*Mirando el cielo* Bien, los planetas se han alineado. Ya puedo publicar un nuevo capítulo.

¡Hola a todos! Por culpa de un feo bloqueo no pude subir nada con anterioridad. Mi cabeza estaba nula y tenía cero motivación. Pero ya volví a enfocarme y trataré de actualizar con más regularidad.


Capítulo 19: Luchar por libertad.

Los ojos de todo el mundo estaban puestos sobre ella. Escuchaba la palabra repetirse una y otra vez escapando de la boca de los atemorizados ciudadanos. Bruja la llamaban, como a una bruja le temían y como una era tratada por la guardia real.

- "¿Por qué me llaman así?" – Ami estaba tirada en el suelo y su cabello era mecido libremente por la brisa. Todos la reconocieron, ya era muy tarde para cuestionar su mal apodo.
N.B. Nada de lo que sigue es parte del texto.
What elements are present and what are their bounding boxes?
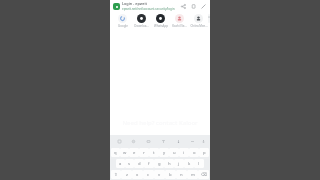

- ¡Apártate de acá! – Makoto corrió al guardia del lado de su compañera y se puso defensiva frente a ella. - ¿Estás bien? –

- Sí. – Respondió la otra poniéndose de pie.

- Comerciante, esa no es forma de tratar a un guardia real. – Dijo la capitana. – Debes mostrar respeto. –

- Ami, quédate tranquila. Por favor, no hables ni te muevas, yo solucionaré todo esto. – Makoto volteó a ver a la peliazul y le sonrió de manera segura. La otra joven asintió, confiaba en ella plenamente.

- ¿En serio crees que vamos a resolver esto sencillamente? Hablar conmigo no servirá de nada. – Advirtió Haruka. – Ir por allí, cuidando de la bruja, es algo muy grave. ¡Tu falta no se resolverá con una charla amistosa! –

La risotada de la castaña molestó a la gran capitana. ¿De qué se reía? Estaban atrapadas. A no ser que fuera una loca, Haruka no encontraba chiste alguno a la situación en la cual estaban.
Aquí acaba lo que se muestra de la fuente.